**The task**
Repeat all of the data exactly. Leave nothing out.

**Input data**
[Start of section]

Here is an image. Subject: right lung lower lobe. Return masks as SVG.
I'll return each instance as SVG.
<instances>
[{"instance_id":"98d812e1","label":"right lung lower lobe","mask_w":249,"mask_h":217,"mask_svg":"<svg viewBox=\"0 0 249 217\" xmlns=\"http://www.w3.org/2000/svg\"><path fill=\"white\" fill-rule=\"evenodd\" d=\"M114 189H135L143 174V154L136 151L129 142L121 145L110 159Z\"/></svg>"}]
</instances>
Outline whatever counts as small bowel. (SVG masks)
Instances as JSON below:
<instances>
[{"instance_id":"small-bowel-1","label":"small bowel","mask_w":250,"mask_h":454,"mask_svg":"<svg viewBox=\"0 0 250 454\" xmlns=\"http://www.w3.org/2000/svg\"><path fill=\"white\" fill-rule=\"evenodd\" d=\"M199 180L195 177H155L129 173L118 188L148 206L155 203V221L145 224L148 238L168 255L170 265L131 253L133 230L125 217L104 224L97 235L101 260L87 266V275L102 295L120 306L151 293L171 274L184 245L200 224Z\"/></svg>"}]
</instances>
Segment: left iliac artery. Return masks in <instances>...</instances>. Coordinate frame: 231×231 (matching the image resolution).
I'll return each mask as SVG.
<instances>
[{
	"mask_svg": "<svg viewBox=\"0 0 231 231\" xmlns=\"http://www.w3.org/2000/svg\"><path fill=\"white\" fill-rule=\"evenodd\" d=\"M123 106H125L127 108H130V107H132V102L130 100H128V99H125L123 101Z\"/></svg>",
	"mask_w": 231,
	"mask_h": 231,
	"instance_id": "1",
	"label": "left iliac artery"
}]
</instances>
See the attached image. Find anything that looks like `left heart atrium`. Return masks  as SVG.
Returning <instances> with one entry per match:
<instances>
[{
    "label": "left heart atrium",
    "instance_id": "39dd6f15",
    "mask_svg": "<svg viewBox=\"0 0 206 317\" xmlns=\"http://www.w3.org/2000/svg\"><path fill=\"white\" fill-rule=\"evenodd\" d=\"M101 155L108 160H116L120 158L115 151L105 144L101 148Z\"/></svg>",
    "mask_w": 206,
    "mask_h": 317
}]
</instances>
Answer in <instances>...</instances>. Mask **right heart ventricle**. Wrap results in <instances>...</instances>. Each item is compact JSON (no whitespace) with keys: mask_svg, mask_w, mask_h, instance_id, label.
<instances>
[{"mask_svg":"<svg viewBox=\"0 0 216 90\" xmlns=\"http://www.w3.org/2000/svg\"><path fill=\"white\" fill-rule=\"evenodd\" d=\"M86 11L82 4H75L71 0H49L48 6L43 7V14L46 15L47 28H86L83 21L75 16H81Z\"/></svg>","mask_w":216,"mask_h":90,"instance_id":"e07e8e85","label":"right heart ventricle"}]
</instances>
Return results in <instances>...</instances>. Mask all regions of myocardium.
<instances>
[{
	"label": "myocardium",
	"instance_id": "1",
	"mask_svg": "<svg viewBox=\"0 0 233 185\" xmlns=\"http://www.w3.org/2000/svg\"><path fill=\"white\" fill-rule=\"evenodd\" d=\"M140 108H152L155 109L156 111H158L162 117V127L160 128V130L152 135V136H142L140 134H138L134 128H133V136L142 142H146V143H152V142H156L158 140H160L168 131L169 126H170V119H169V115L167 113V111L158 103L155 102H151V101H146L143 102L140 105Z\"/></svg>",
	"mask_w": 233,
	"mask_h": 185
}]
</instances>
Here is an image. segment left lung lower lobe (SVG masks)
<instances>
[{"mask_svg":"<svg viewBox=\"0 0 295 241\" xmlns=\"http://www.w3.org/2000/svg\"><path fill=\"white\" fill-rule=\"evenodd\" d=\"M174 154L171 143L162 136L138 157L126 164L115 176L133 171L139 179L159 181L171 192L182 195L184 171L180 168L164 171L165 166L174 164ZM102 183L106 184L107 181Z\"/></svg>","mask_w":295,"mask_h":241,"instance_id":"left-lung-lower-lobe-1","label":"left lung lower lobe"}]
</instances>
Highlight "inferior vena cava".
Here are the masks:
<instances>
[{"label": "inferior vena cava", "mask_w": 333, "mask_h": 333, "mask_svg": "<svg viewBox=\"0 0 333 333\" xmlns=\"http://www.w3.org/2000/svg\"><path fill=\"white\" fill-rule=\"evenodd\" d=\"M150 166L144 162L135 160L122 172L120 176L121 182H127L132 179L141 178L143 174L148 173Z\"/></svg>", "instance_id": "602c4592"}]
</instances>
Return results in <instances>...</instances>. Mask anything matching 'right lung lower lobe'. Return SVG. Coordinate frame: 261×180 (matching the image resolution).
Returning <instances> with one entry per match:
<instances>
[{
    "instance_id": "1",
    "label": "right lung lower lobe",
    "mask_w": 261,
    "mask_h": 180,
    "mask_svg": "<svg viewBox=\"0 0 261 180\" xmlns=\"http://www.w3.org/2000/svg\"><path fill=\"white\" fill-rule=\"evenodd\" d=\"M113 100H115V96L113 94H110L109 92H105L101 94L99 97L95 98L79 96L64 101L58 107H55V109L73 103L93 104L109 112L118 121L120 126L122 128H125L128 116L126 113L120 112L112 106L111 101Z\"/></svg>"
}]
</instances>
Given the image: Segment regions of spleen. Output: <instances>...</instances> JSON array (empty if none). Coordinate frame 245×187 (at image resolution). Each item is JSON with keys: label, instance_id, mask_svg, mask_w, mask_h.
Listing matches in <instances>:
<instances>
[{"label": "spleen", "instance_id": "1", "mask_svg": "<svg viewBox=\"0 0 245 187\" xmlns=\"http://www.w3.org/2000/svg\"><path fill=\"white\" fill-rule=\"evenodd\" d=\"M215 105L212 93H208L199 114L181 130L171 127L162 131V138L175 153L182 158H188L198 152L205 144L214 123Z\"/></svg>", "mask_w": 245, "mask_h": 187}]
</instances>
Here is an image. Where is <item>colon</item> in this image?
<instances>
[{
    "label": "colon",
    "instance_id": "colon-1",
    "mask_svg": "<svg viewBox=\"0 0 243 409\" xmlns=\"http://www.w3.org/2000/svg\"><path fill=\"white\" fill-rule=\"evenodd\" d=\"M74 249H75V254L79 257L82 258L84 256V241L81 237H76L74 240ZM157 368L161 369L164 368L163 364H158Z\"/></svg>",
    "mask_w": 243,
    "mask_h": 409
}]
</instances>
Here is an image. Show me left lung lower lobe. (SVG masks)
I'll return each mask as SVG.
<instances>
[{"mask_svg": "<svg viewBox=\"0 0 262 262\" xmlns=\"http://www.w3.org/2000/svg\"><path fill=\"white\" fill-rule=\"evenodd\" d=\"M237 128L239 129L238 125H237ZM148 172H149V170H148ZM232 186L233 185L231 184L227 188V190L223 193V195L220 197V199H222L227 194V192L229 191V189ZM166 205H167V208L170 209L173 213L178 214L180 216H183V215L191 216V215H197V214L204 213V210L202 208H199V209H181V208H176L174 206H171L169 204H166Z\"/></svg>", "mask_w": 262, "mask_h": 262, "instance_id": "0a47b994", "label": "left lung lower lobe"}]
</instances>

[End of section]

**Response to the exercise**
Here is an image. Subject: right lung lower lobe. Return masks as SVG.
I'll return each instance as SVG.
<instances>
[{"instance_id":"98d812e1","label":"right lung lower lobe","mask_w":249,"mask_h":217,"mask_svg":"<svg viewBox=\"0 0 249 217\" xmlns=\"http://www.w3.org/2000/svg\"><path fill=\"white\" fill-rule=\"evenodd\" d=\"M114 189H135L143 174V154L136 151L129 142L121 145L110 159Z\"/></svg>"}]
</instances>
Outline whatever counts as small bowel. (SVG masks)
Instances as JSON below:
<instances>
[{"instance_id":"small-bowel-1","label":"small bowel","mask_w":250,"mask_h":454,"mask_svg":"<svg viewBox=\"0 0 250 454\" xmlns=\"http://www.w3.org/2000/svg\"><path fill=\"white\" fill-rule=\"evenodd\" d=\"M199 180L195 177H155L129 173L118 188L148 206L155 203V221L145 224L148 238L168 255L170 265L131 253L133 230L125 217L104 224L97 235L101 260L87 266V275L102 295L120 306L151 293L171 274L184 245L200 224Z\"/></svg>"}]
</instances>
Segment: left iliac artery. Return masks in <instances>...</instances>. Coordinate frame: 231×231 (matching the image resolution).
I'll return each mask as SVG.
<instances>
[{
	"mask_svg": "<svg viewBox=\"0 0 231 231\" xmlns=\"http://www.w3.org/2000/svg\"><path fill=\"white\" fill-rule=\"evenodd\" d=\"M123 106H125L127 108H130V107H132V102L130 100H128V99H125L123 101Z\"/></svg>",
	"mask_w": 231,
	"mask_h": 231,
	"instance_id": "1",
	"label": "left iliac artery"
}]
</instances>
See the attached image. Find anything that looks like `left heart atrium`. Return masks  as SVG.
Returning <instances> with one entry per match:
<instances>
[{
    "label": "left heart atrium",
    "instance_id": "39dd6f15",
    "mask_svg": "<svg viewBox=\"0 0 206 317\" xmlns=\"http://www.w3.org/2000/svg\"><path fill=\"white\" fill-rule=\"evenodd\" d=\"M101 155L108 160H116L120 158L115 151L105 144L101 148Z\"/></svg>",
    "mask_w": 206,
    "mask_h": 317
}]
</instances>
Answer in <instances>...</instances>. Mask **right heart ventricle**. Wrap results in <instances>...</instances>. Each item is compact JSON (no whitespace) with keys: mask_svg, mask_w, mask_h, instance_id, label.
<instances>
[{"mask_svg":"<svg viewBox=\"0 0 216 90\" xmlns=\"http://www.w3.org/2000/svg\"><path fill=\"white\" fill-rule=\"evenodd\" d=\"M86 11L82 4H75L71 0H49L48 6L43 7V14L46 15L47 28H86L83 21L75 16H81Z\"/></svg>","mask_w":216,"mask_h":90,"instance_id":"e07e8e85","label":"right heart ventricle"}]
</instances>
Return results in <instances>...</instances>. Mask all regions of myocardium.
<instances>
[{
	"label": "myocardium",
	"instance_id": "1",
	"mask_svg": "<svg viewBox=\"0 0 233 185\" xmlns=\"http://www.w3.org/2000/svg\"><path fill=\"white\" fill-rule=\"evenodd\" d=\"M140 108H152L155 109L156 111H158L162 117V127L160 128V130L152 135V136H142L140 134H138L134 128H133V136L142 142H146V143H152V142H156L158 140H160L168 131L169 126H170V119H169V115L167 113V111L158 103L155 102H151V101H146L143 102L140 105Z\"/></svg>",
	"mask_w": 233,
	"mask_h": 185
}]
</instances>
Here is an image. segment left lung lower lobe (SVG masks)
<instances>
[{"mask_svg":"<svg viewBox=\"0 0 295 241\" xmlns=\"http://www.w3.org/2000/svg\"><path fill=\"white\" fill-rule=\"evenodd\" d=\"M174 154L171 143L162 136L138 157L126 164L115 176L133 171L139 179L159 181L171 192L182 195L184 171L180 168L164 171L165 166L174 164ZM102 183L106 184L107 181Z\"/></svg>","mask_w":295,"mask_h":241,"instance_id":"left-lung-lower-lobe-1","label":"left lung lower lobe"}]
</instances>
Highlight "inferior vena cava".
Here are the masks:
<instances>
[{"label": "inferior vena cava", "mask_w": 333, "mask_h": 333, "mask_svg": "<svg viewBox=\"0 0 333 333\" xmlns=\"http://www.w3.org/2000/svg\"><path fill=\"white\" fill-rule=\"evenodd\" d=\"M150 166L144 162L135 160L122 172L120 176L121 182H127L132 179L141 178L143 174L148 173Z\"/></svg>", "instance_id": "602c4592"}]
</instances>
Return results in <instances>...</instances>. Mask anything matching 'right lung lower lobe'. Return SVG. Coordinate frame: 261×180 (matching the image resolution).
Returning <instances> with one entry per match:
<instances>
[{
    "instance_id": "1",
    "label": "right lung lower lobe",
    "mask_w": 261,
    "mask_h": 180,
    "mask_svg": "<svg viewBox=\"0 0 261 180\" xmlns=\"http://www.w3.org/2000/svg\"><path fill=\"white\" fill-rule=\"evenodd\" d=\"M113 100H115V96L113 94H110L109 92H105L101 94L99 97L95 98L79 96L64 101L58 107H55V109L73 103L93 104L109 112L118 121L120 126L122 128H125L128 116L126 113L120 112L112 106L111 101Z\"/></svg>"
}]
</instances>
Given the image: Segment regions of spleen. Output: <instances>...</instances> JSON array (empty if none). Coordinate frame 245×187 (at image resolution). Each item is JSON with keys: label, instance_id, mask_svg, mask_w, mask_h.
Listing matches in <instances>:
<instances>
[{"label": "spleen", "instance_id": "1", "mask_svg": "<svg viewBox=\"0 0 245 187\" xmlns=\"http://www.w3.org/2000/svg\"><path fill=\"white\" fill-rule=\"evenodd\" d=\"M215 105L212 93H208L199 114L181 130L171 127L162 131V138L175 153L182 158H188L198 152L205 144L214 123Z\"/></svg>", "mask_w": 245, "mask_h": 187}]
</instances>
Here is an image. Where is <item>colon</item> in this image?
<instances>
[{
    "label": "colon",
    "instance_id": "colon-1",
    "mask_svg": "<svg viewBox=\"0 0 243 409\" xmlns=\"http://www.w3.org/2000/svg\"><path fill=\"white\" fill-rule=\"evenodd\" d=\"M74 249H75V254L79 257L82 258L84 256V241L81 237H76L74 240ZM157 368L161 369L164 368L163 364H158Z\"/></svg>",
    "mask_w": 243,
    "mask_h": 409
}]
</instances>
Here is an image. Show me left lung lower lobe. (SVG masks)
I'll return each mask as SVG.
<instances>
[{"mask_svg": "<svg viewBox=\"0 0 262 262\" xmlns=\"http://www.w3.org/2000/svg\"><path fill=\"white\" fill-rule=\"evenodd\" d=\"M237 128L239 129L238 125H237ZM148 172H149V170H148ZM232 186L233 185L231 184L227 188V190L223 193V195L220 197V199H222L227 194V192L229 191V189ZM166 205H167V208L170 209L173 213L178 214L180 216H183V215L191 216V215H197V214L204 213V210L202 208H199V209H181V208H176L174 206H171L169 204H166Z\"/></svg>", "mask_w": 262, "mask_h": 262, "instance_id": "0a47b994", "label": "left lung lower lobe"}]
</instances>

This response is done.